Chicken Haka Noodles



Serves 4

  • 3 tbsp oil, 200 gm shredded chicken
  •  1 tsp chilli powder, 4-5 flakes garlic - crushed
  •  2-3 spring onions - shredded diagonally, 1 capsicum - shredded
  • 1 medium-sized carrot - shredded, 50 gm cabbage - shredded
  •  3-4 tbsp bean sprouts, 2 tbsp shredded bamboo 
  • 1 tbsp shredded mushrooms 
  • 2 tbsp soya sauce, 2 tsp vinegar, 1 cup chicken stock 
  • ½ tsp Ajinomoto (optional), ½ tsp each of salt, sugar & pepper 
  • 1-2 tbsp cornflour dissolved in ½ cup water

NOODLES


  • 100 gm noodles, ½ tsp chilli powder
  • ½ tsp salt, 2 dried red chillies, 2 tsp soya sauce, 3-4 tbsp oil

  1. Shred vegetables.
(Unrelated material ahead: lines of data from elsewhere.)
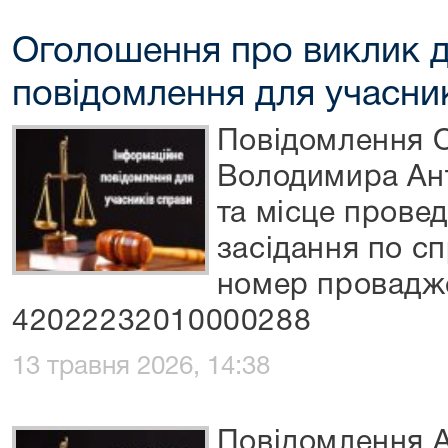
Оголошення про виклик д
повідомлення для учасни
Повідомлення 
Володимира Ант
та місце прове
засідання по с
номер провадж
42022232010000288
13 травня 2026, 14:38
Повідомлення А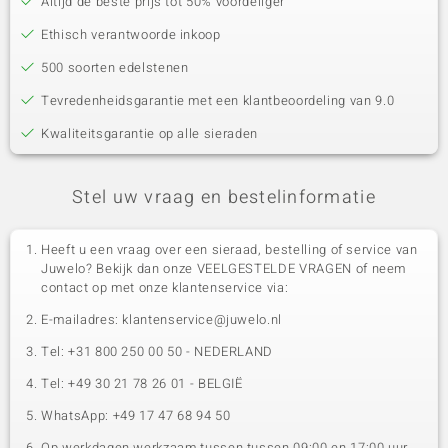
Altijd de beste prijs tot 50% voordeliger
Ethisch verantwoorde inkoop
500 soorten edelstenen
Tevredenheidsgarantie met een klantbeoordeling van 9.0
Kwaliteitsgarantie op alle sieraden
Stel uw vraag en bestelinformatie
Heeft u een vraag over een sieraad, bestelling of service van
Juwelo? Bekijk dan onze VEELGESTELDE VRAGEN of neem
contact op met onze klantenservice via:
E-mailadres: klantenservice@juwelo.nl
Tel: +31 800 250 00 50 - NEDERLAND
Tel: +49 30 21 78 26 01 - BELGIË
WhatsApp: +49 17 47 68 94 50
Op werkdagen werkzaam tussen tussen 09:00 en 17:00 uur.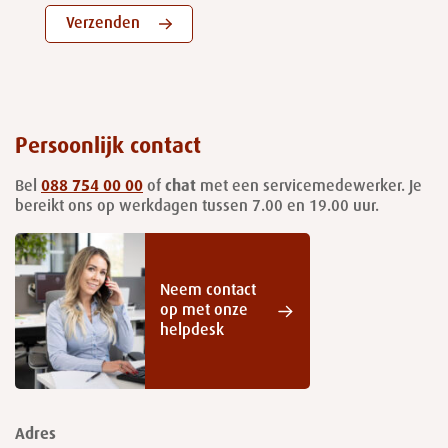
Verzenden
Persoonlijk contact
Bel
088 754 00 00
of
chat
met een servicemedewerker. Je
bereikt ons op werkdagen tussen 7.00 en 19.00 uur.
Neem contact
op met onze
helpdesk
Adres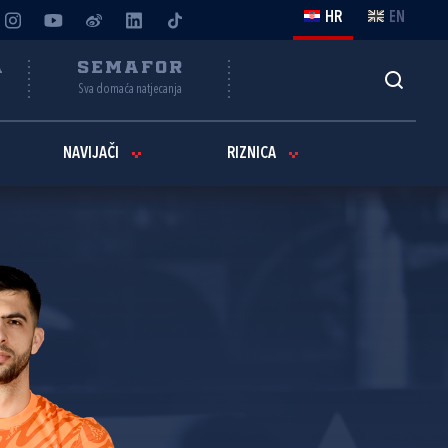
HR
EN
A
SEMAFOR
Sva domaća natjecanja
NAVIJAČI
RIZNICA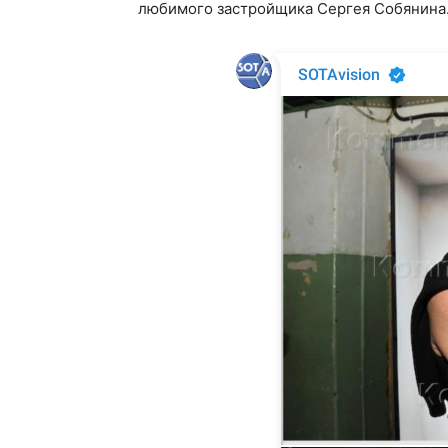
любимого застройщика Сергея Собянина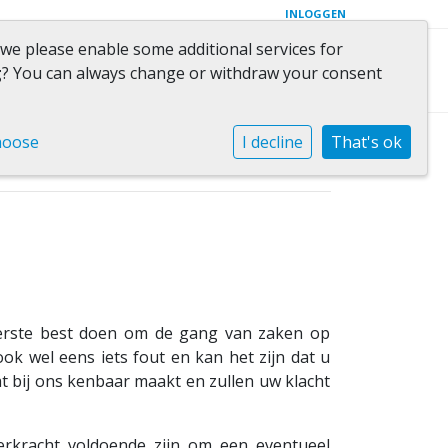
INLOGGEN
 we please enable some additional services for
ct
g
? You can always change or withdraw your consent
hoose
I decline
That's ok
Contact opnemen
terste best doen om de gang van zaken op
ook wel eens iets fout en kan het zijn dat u
at bij ons kenbaar maakt en zullen uw klacht
erkracht voldoende zijn om een eventueel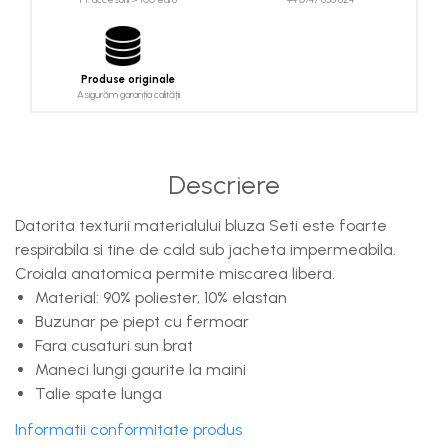
Produse originale
Asigurăm garanția calității
Descriere
Datorita texturii materialului bluza Seti este foarte
respirabila si tine de cald sub jacheta impermeabila.
Croiala anatomica permite miscarea libera.
Material: 90% poliester, 10% elastan
Buzunar pe piept cu fermoar
Fara cusaturi sun brat
Maneci lungi gaurite la maini
Talie spate lunga
Informatii conformitate produs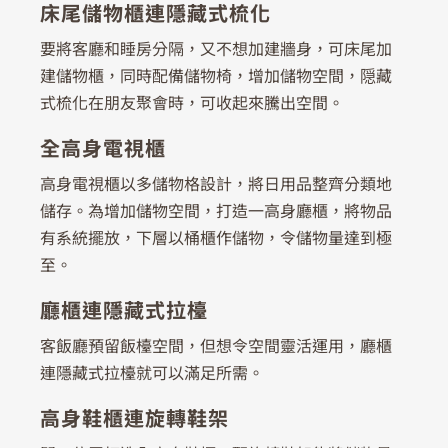
床尾儲物櫃連隱藏式梳化
要將客廳和睡房分隔，又不想加建牆身，可床尾加
建儲物櫃，同時配備儲物椅，增加儲物空間，隠藏
式梳化在朋友聚會時，可收起來騰出空間。
全高身電視櫃
高身電視櫃以多儲物格設計，將日用品整齊分類地
儲存。為增加儲物空間，打造一高身廳櫃，將物品
有系統擺放，下層以桶櫃作儲物，令儲物量達到極
至。
廳櫃連隱藏式拉檯
客飯廳預留飯檯空間，但想令空間靈活運用，廳櫃
連隱藏式拉檯就可以滿足所需。
高身鞋櫃連旋轉鞋架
In a frying pan, heat 3 tbsp oil, reduce heat and add chilli powder. Add garlic. Add the chicken pieces. Fry for 1-2 minutes to a pale colour.
  2.  Add onion, bean sprouts, bamboo shoots, mushrooms, capsicum, carrot and then cabbage. Stir fry for 1-2 minutes. Reduce heat and add the stock and all the other ingredients, except cornflour paste.
  3.  Give one boil and add cornflour paste. Cook till the sauce turns thick. Remove from fire and keep aside.
  4. To boil the noodles, boil 5-6 cups water with 1 tsp salt. Boil the noodles in salted water for 3-4 minutes. Drain the water. Put the noodles under running water. Rub a little oil over the noodles. Spread on a tray to cool.
  5.  In a frying pan heat oil, reduce heat, add broken chillies and then chilli powder. Mix in the boiled noodles. Add salt and soya sauce. Stir fry for 2 minutes. 
  6. To serve, put noodles on a platter. Pour warm vegetables and chicken over it.